Despite successful reductions, the compressed models still possess a considerable number of parameters, especially in the presence of a gating mechanism, highlighting the non-parameter efficiency and memory demands associated with existing models for seizure detection.

Appendix J F1-Score for Seizure detection

Below is the F1-score (weighted averaged) results for seizure detection task on TUSZ dataset.

Model4-s6-s8-s10-s12-s14-s
LSTM82.369.979.580.572.773.2
CNN-LSTM70.169.575.373.568.367.5
GRU82.769.981.680.581.071.3
RestNet-LSTM79.778.280.175.177.076.3
RestNet-Dilation-LSTM80.580.479.076.675.074.6
Transformer78.4579.378.582.079.179.2
DCRNN81.280.281.680.074.272.0
DCRNN W/SS75.281.181.281.075.776.0
Rest(RS)69.568.478.379.174.774.1
Rest(RM)81.075.283.281.075.776.2

Appendix K Binary Random Masking and Multiple Updates for Other RNNs

We conducted an ablation study to evaluate the performance of RNN baselines with single and multiple random updates, as shown in Table 11.

ModelVanillaRSRM
RNN77.380.180.8
GRU73.572.873.6
LSTM70.474.574.7

As shown, the RNN variants can improve their performance in seizure detection tasks using Rest update techniques.

Appendix L Size Comparison with 64 Number of Neurons for all Models

ModelParameters (#)Size (MB)
DCRNN w/SS330K1.319
DCRNN126K0.884
Transformer48.3K0.193
GRU402K1.61
ResNet-LSTM7.5M30.3
ResNet-LSTM-Dilation7.5M30.3
LSTM536K2.147
CNN-LSTM6M22.8
REST(DS)27K0.051
REST(RS)27K0.051
REST(RM)27K0.051

Appendix M More Evaluation for Real-Time Detection

We followed the real-time seizure detection framework described by Lee etal. (2022), using a 4-second clip length for seizure detection with a 3-second overlap between consecutive clips. We measured both the inference time and latency, the latter being the delay between the actual onset of a seizure and the model’s detection. Low latency is crucial to avoid late detection of seizure events. As shown in Table13, Rest achieves the lowest latency alongside the Transformer model, while also maintaining significantly lower inference times compared to all other baselines.

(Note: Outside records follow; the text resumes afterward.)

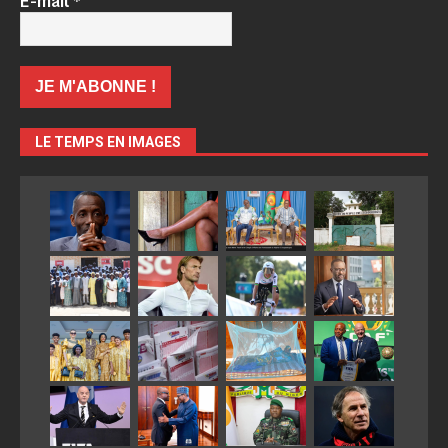
E-mail
*
LE TEMPS EN IMAGES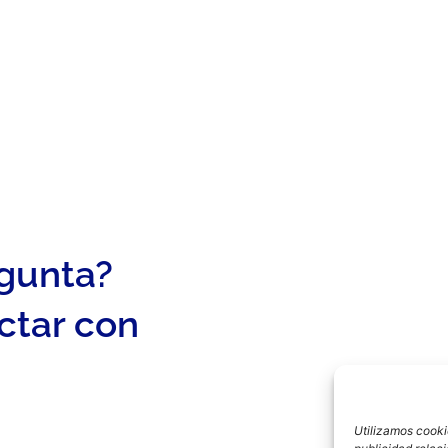
egunta?
ctar con
Utilizamos cookie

ModelAUCROCLatency (s)Inference (ms)
LSTM75.50.313.254
GRU76.10.42.12
RestNet-LSTM79.10.36.78
RestNet-Dilation-LSTM80.20.346.78
CNN-LSTM81.30.265.624
DCRNN79.70.259.67
Transformer830.22.5
Rest(DS)75.30.230.615
Rest(RS)79.40.20.71
Rest(RM)82.40.251.29

Appendix N Rest W/O Binary Random Mask during Inference

We evaluated Rest performance with and without masking over the inference in which similar to Srivastava etal. (2014) strategy the mask was removed and the incremental state update was scaled using the success probability of the binary mask (p𝑝pitalic_p).

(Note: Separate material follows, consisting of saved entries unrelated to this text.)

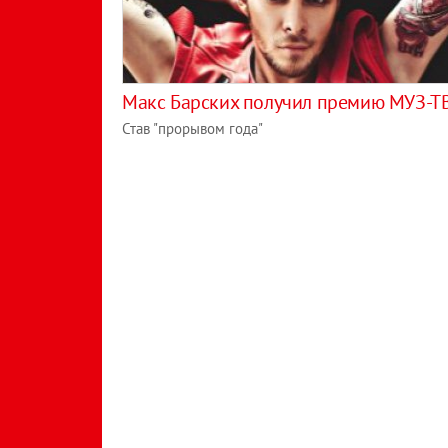
Макс Барских получил премию МУЗ-Т
Став "прорывом года"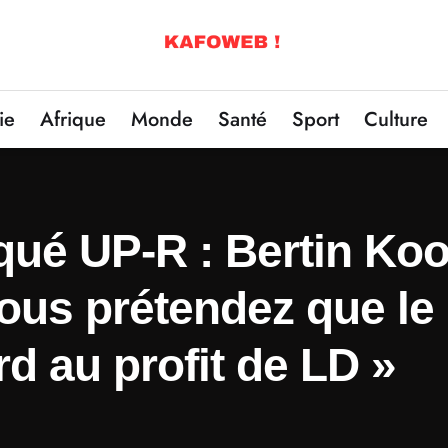
ie
Afrique
Monde
Santé
Sport
Culture
ué UP-R : Bertin Ko
ous prétendez que le
rd au profit de LD »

ModelW/ Inference MaskW/O Inference Mask
Rest (RS)81.881.5
Rest (RM)83.682.9
Efficient and Accelerated EEG Seizure Analysis through Residual State Updates (2024)

References

Top Articles
Latest Posts
Article information

Author: Greg Kuvalis

Last Updated:

Views: 5734

Rating: 4.4 / 5 (55 voted)

Reviews: 86% of readers found this page helpful

Author information

Name: Greg Kuvalis

Birthday: 1996-12-20

Address: 53157 Trantow Inlet, Townemouth, FL 92564-0267

Phone: +68218650356656

Job: IT Representative

Hobby: Knitting, Amateur radio, Skiing, Running, Mountain biking, Slacklining, Electronics

Introduction: My name is Greg Kuvalis, I am a witty, spotless, beautiful, charming, delightful, thankful, beautiful person who loves writing and wants to share my knowledge and understanding with you.